[Document structure recognition data]
○ ○ ○ ○ ○

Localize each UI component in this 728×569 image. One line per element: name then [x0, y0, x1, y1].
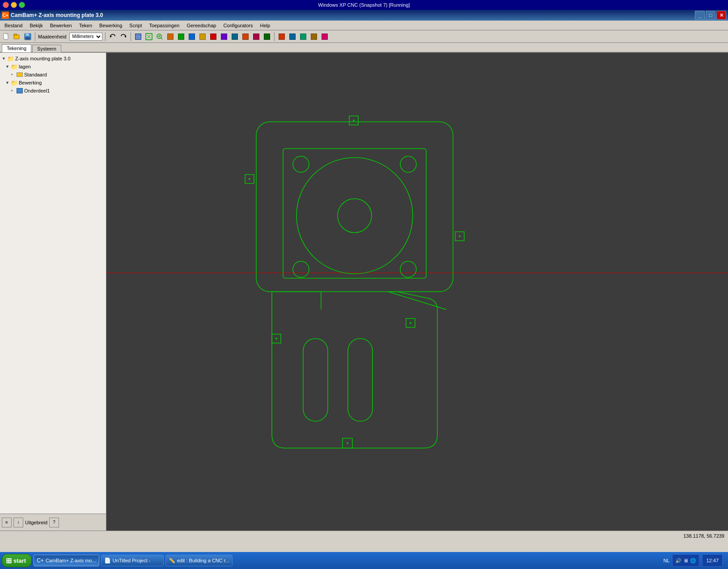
redo-button[interactable]: [119, 32, 128, 41]
start-icon: ⊞: [6, 556, 12, 565]
tray-area: 🔊 🖥 🌐: [672, 554, 699, 567]
tabs-bar: Tekening Systeem: [0, 43, 728, 53]
snap-button[interactable]: [166, 32, 175, 41]
svg-point-33: [249, 178, 250, 180]
menu-bestand[interactable]: Bestand: [1, 22, 26, 29]
svg-rect-6: [25, 37, 30, 39]
rotate-button[interactable]: [252, 32, 261, 41]
os-title-bar: Windows XP CNC (Snapshot 7) [Running]: [0, 0, 728, 10]
expand-icon-onderdeel1: +: [11, 89, 16, 93]
help-button[interactable]: ?: [49, 518, 59, 527]
window-controls[interactable]: _ □ ✕: [695, 11, 726, 20]
tree-bewerking[interactable]: ▼ 📁 Bewerking: [2, 79, 104, 87]
expand-icon-standaard: +: [11, 72, 16, 77]
taskbar-btn2-label: UnTitled Project -: [113, 558, 151, 563]
open-button[interactable]: [13, 32, 21, 41]
close-button[interactable]: ✕: [716, 11, 726, 20]
menu-help[interactable]: Help: [256, 22, 274, 29]
tree-bewerking-label: Bewerking: [19, 80, 42, 85]
start-button[interactable]: ⊞ start: [2, 554, 32, 567]
select-button[interactable]: [198, 32, 207, 41]
svg-point-18: [296, 158, 413, 274]
tab-systeem[interactable]: Systeem: [32, 45, 61, 52]
menu-toepassingen[interactable]: Toepassingen: [145, 22, 183, 29]
mill-button[interactable]: [277, 32, 286, 41]
status-bar: 138.1178, 56.7239: [0, 531, 728, 540]
zoom-extents-button[interactable]: [144, 32, 153, 41]
tab-tekening[interactable]: Tekening: [2, 44, 31, 52]
menu-bewerken[interactable]: Bewerken: [47, 22, 76, 29]
svg-line-15: [161, 38, 162, 39]
restore-button[interactable]: □: [706, 11, 715, 20]
save-button[interactable]: [23, 32, 32, 41]
tree-root[interactable]: ▼ 📁 Z-axis mounting plate 3.0: [2, 55, 104, 63]
tree-root-label: Z-axis mounting plate 3.0: [15, 56, 71, 61]
clock-time: 12:47: [706, 558, 719, 563]
unit-select[interactable]: Millimeters Inches: [69, 33, 102, 41]
svg-point-22: [293, 261, 309, 278]
window-controls-left[interactable]: [3, 2, 25, 8]
engrave-button[interactable]: [320, 32, 329, 41]
profile-button[interactable]: [309, 32, 318, 41]
menu-teken[interactable]: Teken: [76, 22, 96, 29]
expand-icon-root: ▼: [2, 56, 7, 61]
menu-bewerking[interactable]: Bewerking: [96, 22, 126, 29]
layer-button[interactable]: [177, 32, 186, 41]
mirror-button[interactable]: [241, 32, 250, 41]
taskbar-btn2-icon: 📄: [104, 557, 111, 564]
menu-bar: Bestand Bekijk Bewerken Teken Bewerking …: [0, 21, 728, 30]
folder-icon-bewerking: 📁: [11, 79, 18, 86]
svg-point-21: [400, 156, 416, 173]
svg-line-25: [388, 292, 446, 310]
tree-lagen[interactable]: ▼ 📁 lagen: [2, 63, 104, 71]
delete-button[interactable]: [209, 32, 218, 41]
copy-button[interactable]: [230, 32, 239, 41]
canvas-area[interactable]: [106, 53, 728, 531]
menu-bekijk[interactable]: Bekijk: [26, 22, 46, 29]
undo-button[interactable]: [108, 32, 117, 41]
taskbar-untitled[interactable]: 📄 UnTitled Project -: [101, 555, 164, 566]
close-btn-mac[interactable]: [3, 2, 9, 8]
menu-script[interactable]: Script: [126, 22, 145, 29]
unit-label: Maateenheid: [38, 34, 67, 39]
move-button[interactable]: [220, 32, 229, 41]
sort-button[interactable]: ↕: [13, 518, 23, 527]
menu-configurators[interactable]: Configurators: [220, 22, 256, 29]
draw-button[interactable]: [187, 32, 196, 41]
speaker-icon: 🌐: [690, 558, 696, 564]
minimize-button[interactable]: _: [695, 11, 705, 20]
tree-onderdeel1[interactable]: + Onderdeel1: [2, 87, 104, 95]
mounting-plate-outline: [245, 116, 464, 448]
svg-point-19: [338, 199, 372, 233]
properties-button[interactable]: ≡: [2, 518, 12, 527]
svg-point-41: [347, 443, 348, 444]
clock-icon: 🖥: [683, 558, 688, 563]
lang-indicator: NL: [663, 558, 669, 563]
app-title-text: CamBam+ Z-axis mounting plate 3.0: [11, 12, 103, 18]
svg-point-31: [353, 120, 355, 122]
folder-icon-root: 📁: [7, 55, 14, 62]
toolbar: Maateenheid Millimeters Inches: [0, 30, 728, 43]
taskbar-edit[interactable]: ✏️ edit : Building a CNC r...: [165, 555, 233, 566]
zoom-in-button[interactable]: [155, 32, 164, 41]
pocket-button[interactable]: [299, 32, 308, 41]
new-button[interactable]: [2, 32, 11, 41]
tree-standaard[interactable]: + Standaard: [2, 71, 104, 79]
app-title-bar: C+ CamBam+ Z-axis mounting plate 3.0 _ □…: [0, 10, 728, 21]
grid-button[interactable]: [134, 32, 143, 41]
sidebar: ▼ 📁 Z-axis mounting plate 3.0 ▼ 📁 lagen …: [0, 53, 106, 531]
status-coords: 138.1178, 56.7239: [683, 533, 724, 539]
max-btn-mac[interactable]: [19, 2, 25, 8]
start-label: start: [13, 557, 26, 564]
taskbar: ⊞ start C+ CamBam+ Z-axis mo... 📄 UnTitl…: [0, 552, 728, 569]
min-btn-mac[interactable]: [11, 2, 17, 8]
taskbar-cambam[interactable]: C+ CamBam+ Z-axis mo...: [34, 555, 99, 566]
toolbar-separator-3: [131, 32, 131, 41]
drill-button[interactable]: [288, 32, 297, 41]
network-icon: 🔊: [675, 558, 681, 564]
expand-icon-lagen: ▼: [5, 64, 11, 69]
scale-button[interactable]: [262, 32, 271, 41]
main-container: ▼ 📁 Z-axis mounting plate 3.0 ▼ 📁 lagen …: [0, 53, 728, 531]
menu-gereedschap[interactable]: Gereedschap: [183, 22, 220, 29]
svg-point-35: [459, 236, 461, 237]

○ ○ ○ ○ ○

• _WHAT YOU WILL DO_: Copy each line above where "Millimeters" appears.

• _WRITTEN RESPONSE_:
unit-select[interactable]: Millimeters Inches: [69, 33, 102, 41]
toolbar: Maateenheid Millimeters Inches: [0, 30, 728, 43]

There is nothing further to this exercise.